Task details: Because only the text is wanted, repeat the records below exactly and omit the pictures.

Collected data entries:
----
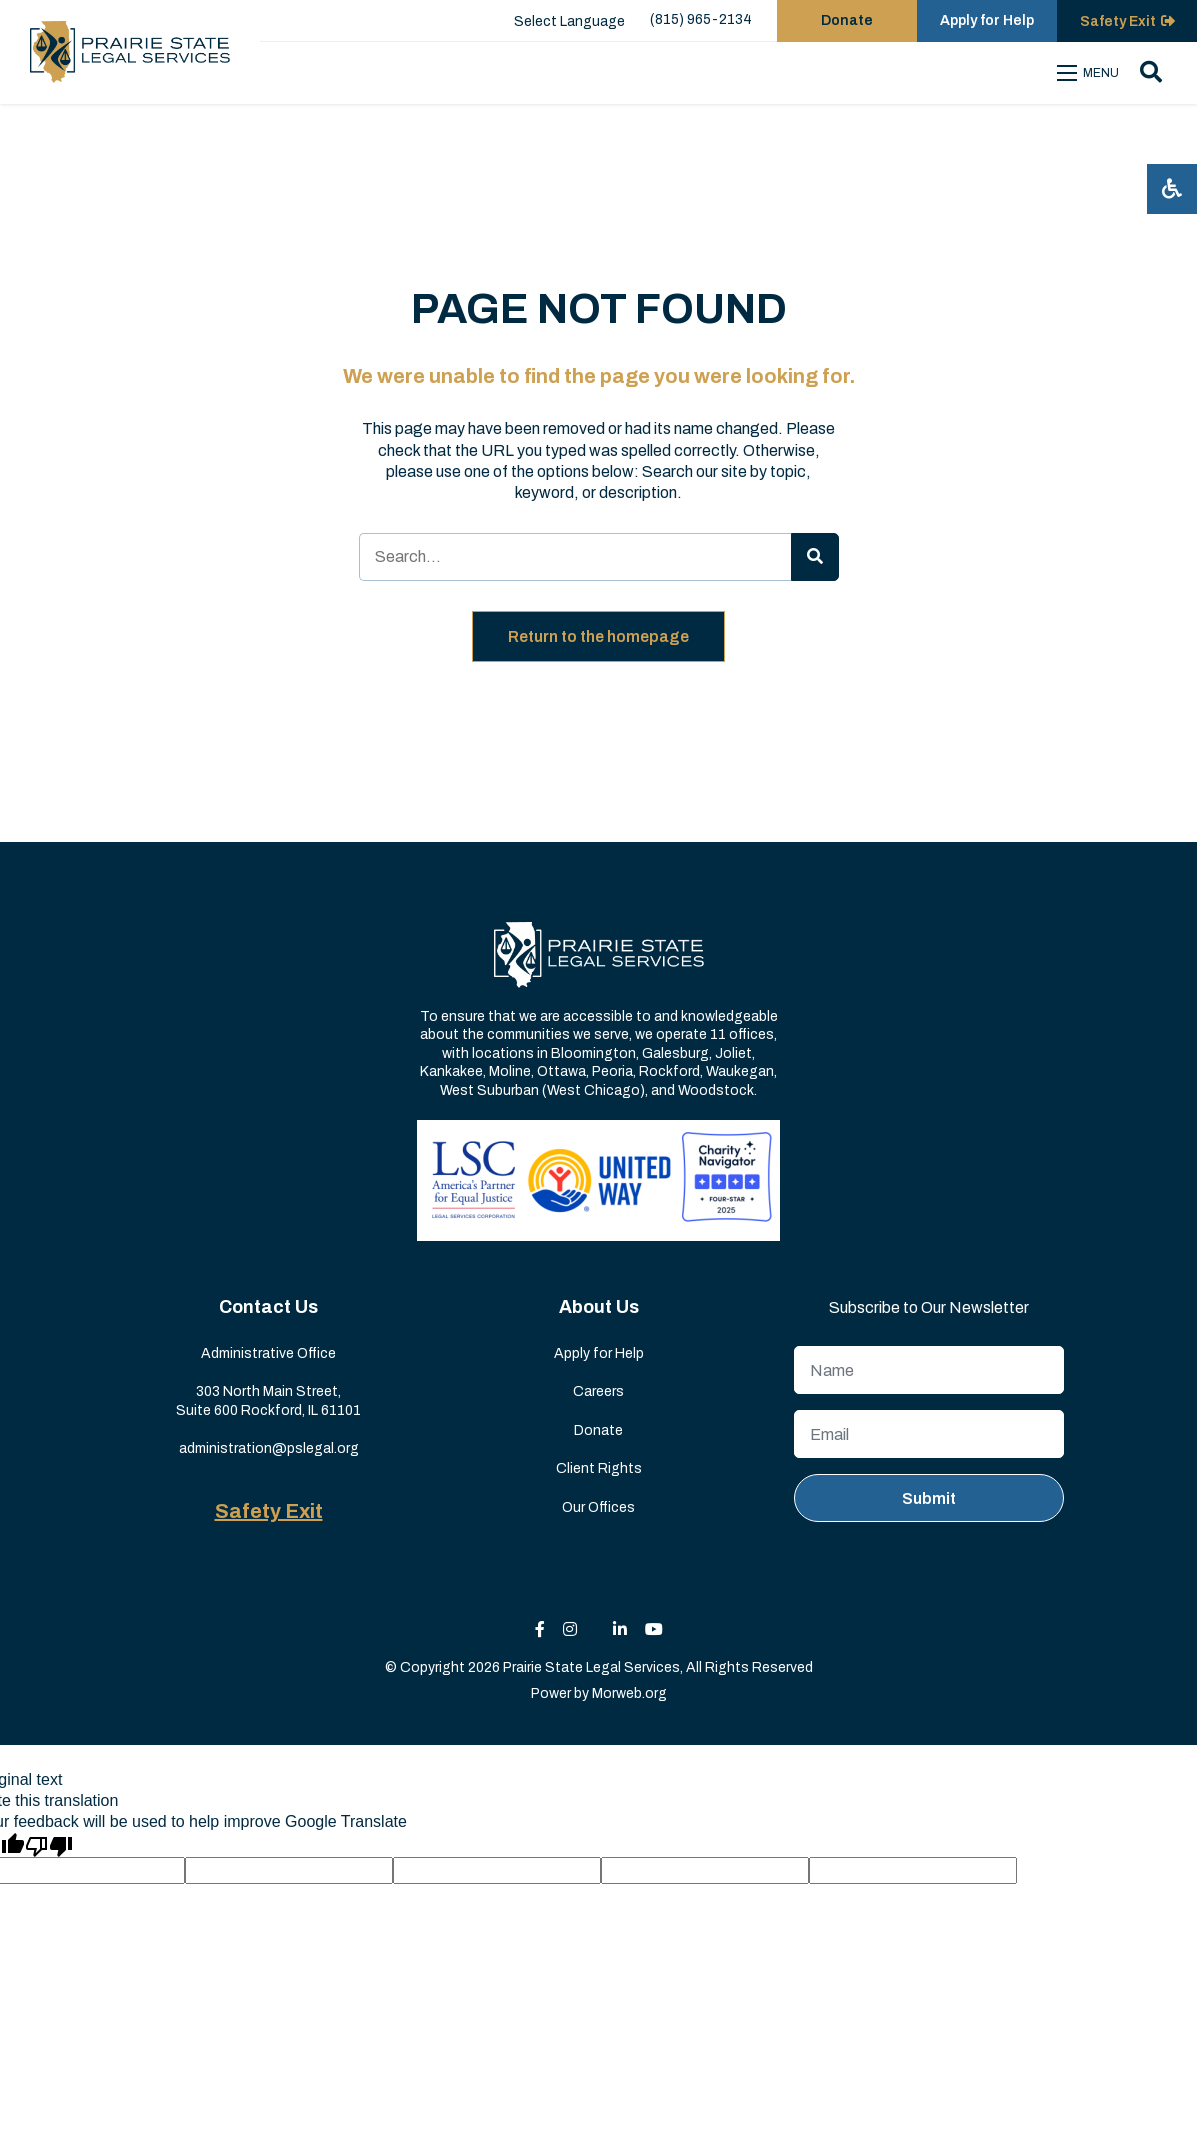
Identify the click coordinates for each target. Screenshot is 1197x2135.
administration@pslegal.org (269, 1448)
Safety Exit (269, 1511)
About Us (599, 1307)
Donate (598, 1430)
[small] (540, 1629)
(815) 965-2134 (701, 19)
----
Result for this task:
Identify the click coordinates for each target. Screenshot is 1197x2135.
administration@pslegal.org (269, 1448)
Safety Exit (269, 1511)
About Us (599, 1307)
Donate (598, 1430)
[small] (540, 1629)
(815) 965-2134 (701, 19)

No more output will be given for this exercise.